___ Dataset records ___

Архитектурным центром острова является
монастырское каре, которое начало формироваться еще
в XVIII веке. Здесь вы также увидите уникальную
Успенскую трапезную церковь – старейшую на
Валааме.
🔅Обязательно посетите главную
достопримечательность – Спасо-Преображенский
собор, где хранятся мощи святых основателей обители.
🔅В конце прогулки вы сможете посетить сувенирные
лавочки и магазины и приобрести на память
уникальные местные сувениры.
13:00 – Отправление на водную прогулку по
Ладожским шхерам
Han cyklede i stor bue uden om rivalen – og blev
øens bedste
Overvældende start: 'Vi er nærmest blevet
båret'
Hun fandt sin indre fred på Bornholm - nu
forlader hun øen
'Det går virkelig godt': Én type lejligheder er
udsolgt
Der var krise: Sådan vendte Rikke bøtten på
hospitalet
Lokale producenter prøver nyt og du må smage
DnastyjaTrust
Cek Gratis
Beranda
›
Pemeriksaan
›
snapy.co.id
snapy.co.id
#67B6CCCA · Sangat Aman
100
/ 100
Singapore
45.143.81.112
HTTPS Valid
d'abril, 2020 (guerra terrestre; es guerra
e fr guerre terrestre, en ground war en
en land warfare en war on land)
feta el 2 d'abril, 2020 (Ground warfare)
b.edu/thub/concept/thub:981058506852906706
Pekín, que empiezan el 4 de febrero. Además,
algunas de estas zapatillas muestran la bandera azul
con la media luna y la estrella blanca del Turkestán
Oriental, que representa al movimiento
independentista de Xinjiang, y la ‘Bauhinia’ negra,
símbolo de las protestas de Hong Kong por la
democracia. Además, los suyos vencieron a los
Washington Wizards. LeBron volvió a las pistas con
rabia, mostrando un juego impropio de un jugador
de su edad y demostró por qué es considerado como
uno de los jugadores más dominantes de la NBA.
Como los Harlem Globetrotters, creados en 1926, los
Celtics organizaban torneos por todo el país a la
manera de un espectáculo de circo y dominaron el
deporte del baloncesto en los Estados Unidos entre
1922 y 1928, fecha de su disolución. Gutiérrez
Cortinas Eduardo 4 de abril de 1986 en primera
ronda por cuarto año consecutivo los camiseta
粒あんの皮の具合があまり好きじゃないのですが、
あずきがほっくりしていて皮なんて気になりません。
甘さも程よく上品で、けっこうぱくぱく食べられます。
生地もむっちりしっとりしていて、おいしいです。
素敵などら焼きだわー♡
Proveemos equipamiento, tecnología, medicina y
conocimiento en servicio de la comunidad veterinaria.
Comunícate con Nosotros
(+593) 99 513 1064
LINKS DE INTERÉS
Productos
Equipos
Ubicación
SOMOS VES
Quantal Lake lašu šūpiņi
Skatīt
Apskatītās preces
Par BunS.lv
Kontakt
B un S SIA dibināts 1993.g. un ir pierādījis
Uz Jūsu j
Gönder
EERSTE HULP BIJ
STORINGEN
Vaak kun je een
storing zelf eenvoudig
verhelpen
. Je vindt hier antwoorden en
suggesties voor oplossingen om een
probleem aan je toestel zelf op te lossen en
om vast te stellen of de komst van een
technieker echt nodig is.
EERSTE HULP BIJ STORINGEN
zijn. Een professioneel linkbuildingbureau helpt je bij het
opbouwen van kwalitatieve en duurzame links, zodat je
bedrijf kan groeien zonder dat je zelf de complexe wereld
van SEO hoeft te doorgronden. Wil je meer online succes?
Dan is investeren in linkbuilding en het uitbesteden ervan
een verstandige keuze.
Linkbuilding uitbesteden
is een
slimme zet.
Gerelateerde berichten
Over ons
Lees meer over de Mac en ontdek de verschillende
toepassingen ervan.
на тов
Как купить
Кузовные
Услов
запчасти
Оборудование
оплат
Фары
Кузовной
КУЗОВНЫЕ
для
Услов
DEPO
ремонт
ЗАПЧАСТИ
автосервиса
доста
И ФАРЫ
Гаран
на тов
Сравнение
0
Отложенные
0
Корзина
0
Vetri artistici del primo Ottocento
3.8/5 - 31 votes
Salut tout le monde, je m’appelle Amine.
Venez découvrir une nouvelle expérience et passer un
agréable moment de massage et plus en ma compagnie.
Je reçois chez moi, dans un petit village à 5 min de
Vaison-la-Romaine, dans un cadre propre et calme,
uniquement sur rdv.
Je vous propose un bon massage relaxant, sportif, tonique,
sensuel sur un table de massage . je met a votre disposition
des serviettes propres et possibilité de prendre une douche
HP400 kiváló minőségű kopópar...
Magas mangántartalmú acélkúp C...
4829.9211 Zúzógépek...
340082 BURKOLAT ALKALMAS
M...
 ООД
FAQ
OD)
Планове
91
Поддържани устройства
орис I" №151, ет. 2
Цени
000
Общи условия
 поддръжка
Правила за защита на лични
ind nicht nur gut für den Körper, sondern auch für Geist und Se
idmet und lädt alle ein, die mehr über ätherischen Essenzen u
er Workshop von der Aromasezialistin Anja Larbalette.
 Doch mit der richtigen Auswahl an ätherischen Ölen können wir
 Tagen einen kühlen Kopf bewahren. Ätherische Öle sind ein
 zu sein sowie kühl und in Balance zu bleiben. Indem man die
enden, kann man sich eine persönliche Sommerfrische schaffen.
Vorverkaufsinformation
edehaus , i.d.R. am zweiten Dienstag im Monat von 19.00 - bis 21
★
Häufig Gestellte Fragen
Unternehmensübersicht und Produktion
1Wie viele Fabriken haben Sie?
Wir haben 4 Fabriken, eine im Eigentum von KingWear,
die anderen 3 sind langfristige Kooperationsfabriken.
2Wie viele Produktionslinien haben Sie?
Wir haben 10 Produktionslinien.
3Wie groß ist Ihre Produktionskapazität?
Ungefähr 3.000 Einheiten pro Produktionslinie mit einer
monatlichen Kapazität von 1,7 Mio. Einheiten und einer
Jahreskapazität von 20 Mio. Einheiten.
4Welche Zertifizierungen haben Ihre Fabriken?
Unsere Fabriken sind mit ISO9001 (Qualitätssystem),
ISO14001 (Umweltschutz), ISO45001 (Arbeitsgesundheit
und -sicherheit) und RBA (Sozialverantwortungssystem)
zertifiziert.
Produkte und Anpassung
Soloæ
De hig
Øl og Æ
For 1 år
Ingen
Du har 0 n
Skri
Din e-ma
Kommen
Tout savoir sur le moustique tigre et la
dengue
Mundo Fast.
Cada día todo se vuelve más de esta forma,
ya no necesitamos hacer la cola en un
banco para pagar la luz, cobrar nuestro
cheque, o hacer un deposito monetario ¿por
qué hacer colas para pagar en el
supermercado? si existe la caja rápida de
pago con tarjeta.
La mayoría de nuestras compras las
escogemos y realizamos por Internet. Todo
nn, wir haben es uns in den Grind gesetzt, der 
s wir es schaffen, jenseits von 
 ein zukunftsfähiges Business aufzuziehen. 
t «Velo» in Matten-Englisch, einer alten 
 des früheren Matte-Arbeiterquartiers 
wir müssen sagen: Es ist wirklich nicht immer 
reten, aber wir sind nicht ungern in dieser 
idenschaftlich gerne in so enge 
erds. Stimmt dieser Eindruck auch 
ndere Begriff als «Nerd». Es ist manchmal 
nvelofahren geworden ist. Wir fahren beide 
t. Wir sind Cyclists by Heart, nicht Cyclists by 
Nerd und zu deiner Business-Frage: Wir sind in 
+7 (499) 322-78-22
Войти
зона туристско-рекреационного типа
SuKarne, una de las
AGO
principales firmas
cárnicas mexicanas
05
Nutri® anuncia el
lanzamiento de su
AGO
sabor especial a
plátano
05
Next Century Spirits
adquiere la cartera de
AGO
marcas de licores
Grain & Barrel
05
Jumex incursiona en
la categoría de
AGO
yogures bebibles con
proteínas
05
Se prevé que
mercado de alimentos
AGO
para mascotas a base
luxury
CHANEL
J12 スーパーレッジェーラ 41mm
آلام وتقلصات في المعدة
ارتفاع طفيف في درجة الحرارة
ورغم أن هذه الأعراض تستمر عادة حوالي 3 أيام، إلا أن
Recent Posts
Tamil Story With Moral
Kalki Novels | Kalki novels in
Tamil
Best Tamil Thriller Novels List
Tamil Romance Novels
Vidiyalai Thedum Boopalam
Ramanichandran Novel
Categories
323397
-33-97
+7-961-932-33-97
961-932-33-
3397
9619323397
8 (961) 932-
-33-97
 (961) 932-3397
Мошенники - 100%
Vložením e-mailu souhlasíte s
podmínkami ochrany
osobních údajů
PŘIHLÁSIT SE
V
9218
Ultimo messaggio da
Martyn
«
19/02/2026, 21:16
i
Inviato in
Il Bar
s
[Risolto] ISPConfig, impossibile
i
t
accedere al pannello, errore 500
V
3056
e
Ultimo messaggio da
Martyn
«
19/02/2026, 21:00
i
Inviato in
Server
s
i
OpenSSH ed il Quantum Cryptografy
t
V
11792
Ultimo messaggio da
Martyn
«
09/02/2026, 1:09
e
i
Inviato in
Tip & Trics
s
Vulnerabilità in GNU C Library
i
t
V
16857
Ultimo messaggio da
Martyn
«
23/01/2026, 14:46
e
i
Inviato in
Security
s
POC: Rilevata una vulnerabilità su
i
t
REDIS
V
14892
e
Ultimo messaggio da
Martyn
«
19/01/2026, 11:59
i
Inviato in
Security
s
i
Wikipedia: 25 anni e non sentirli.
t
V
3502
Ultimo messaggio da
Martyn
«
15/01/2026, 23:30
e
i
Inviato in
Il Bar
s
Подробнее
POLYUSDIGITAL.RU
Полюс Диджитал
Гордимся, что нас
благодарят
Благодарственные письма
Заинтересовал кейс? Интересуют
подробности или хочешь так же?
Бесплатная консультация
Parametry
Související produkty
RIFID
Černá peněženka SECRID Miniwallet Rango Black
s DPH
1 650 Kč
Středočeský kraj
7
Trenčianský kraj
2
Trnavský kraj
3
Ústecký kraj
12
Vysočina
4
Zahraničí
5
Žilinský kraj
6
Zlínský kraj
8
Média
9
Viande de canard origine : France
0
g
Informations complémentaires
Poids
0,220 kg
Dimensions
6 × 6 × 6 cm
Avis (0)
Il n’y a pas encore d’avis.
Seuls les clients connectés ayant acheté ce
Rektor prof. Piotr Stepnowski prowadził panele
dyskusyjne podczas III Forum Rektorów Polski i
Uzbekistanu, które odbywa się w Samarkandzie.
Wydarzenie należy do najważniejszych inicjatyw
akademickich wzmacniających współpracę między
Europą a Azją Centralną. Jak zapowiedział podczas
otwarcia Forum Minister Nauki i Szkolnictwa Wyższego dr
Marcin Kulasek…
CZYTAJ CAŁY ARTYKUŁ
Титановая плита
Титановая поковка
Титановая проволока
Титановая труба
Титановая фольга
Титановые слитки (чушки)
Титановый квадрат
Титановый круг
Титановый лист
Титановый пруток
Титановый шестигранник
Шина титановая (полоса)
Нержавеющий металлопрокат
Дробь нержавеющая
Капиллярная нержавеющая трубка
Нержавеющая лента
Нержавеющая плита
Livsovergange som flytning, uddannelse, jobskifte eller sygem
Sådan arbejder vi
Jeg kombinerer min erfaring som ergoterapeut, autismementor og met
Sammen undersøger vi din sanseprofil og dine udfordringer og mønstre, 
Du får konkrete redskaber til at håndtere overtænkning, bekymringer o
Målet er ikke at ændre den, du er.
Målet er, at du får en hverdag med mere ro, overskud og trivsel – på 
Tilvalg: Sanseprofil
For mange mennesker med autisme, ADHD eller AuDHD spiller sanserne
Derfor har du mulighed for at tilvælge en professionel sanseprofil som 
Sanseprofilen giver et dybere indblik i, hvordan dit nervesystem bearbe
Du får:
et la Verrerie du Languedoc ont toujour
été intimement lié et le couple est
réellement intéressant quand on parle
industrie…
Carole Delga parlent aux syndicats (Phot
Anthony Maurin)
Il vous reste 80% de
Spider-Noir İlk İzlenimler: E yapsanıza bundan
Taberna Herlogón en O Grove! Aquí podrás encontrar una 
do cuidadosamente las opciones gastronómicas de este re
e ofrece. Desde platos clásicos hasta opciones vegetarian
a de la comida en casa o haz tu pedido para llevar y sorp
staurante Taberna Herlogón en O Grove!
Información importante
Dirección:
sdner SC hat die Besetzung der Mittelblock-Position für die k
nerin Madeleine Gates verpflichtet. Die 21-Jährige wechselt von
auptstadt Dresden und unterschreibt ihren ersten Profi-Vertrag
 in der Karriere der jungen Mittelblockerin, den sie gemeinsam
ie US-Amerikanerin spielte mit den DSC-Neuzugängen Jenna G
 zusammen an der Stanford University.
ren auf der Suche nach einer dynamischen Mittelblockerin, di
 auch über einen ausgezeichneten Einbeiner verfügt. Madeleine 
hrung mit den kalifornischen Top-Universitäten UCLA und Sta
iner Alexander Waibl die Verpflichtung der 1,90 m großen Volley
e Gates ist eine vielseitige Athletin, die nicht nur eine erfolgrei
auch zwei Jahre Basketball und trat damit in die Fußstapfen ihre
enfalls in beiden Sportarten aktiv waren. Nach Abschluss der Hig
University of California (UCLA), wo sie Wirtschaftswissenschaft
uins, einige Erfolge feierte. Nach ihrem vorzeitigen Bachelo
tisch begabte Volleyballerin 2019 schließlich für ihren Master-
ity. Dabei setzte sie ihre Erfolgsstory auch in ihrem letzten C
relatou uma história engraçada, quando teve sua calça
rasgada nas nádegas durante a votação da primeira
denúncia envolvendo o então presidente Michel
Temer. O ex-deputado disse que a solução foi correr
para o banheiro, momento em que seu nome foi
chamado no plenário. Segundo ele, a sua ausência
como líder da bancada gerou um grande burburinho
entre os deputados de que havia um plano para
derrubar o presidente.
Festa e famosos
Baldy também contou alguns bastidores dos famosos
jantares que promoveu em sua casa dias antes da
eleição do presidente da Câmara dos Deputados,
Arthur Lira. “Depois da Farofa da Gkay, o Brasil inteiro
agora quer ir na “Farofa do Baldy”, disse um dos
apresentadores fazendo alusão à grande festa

___

State the number of lines in these entries that include the string "auch". Provide nothing beyond that number.

5